#### What you should do
Precisely the lines from the one with "жертви и много ранени" through the end of the data, both included, must make up the response, each restated word for word.

+++ Material supplied +++

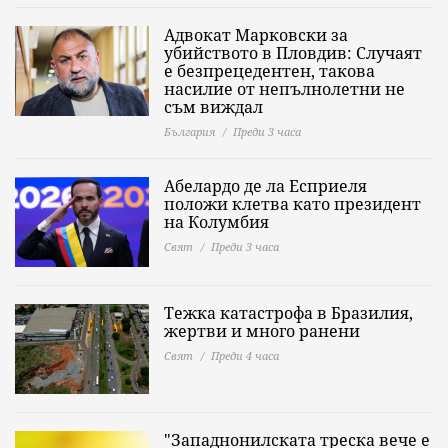
Адвокат Марковски за
убийството в Пловдив: Случаят
е безпрецедентен, такова
насилие от непълнолетни не
съм виждал
България
Преди 3 часа
Абелардо де ла Есприеля
положи клетва като президент
на Колумбия
Свят
Преди 3 часа
Тежка катастрофа в Бразилия,
жертви и много ранени
Свят
Преди 4 часа
"Западнонилската треска вече е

+++

#### Solved problem
жертви и много ранени
Свят
Преди 4 часа
"Западнонилската треска вече е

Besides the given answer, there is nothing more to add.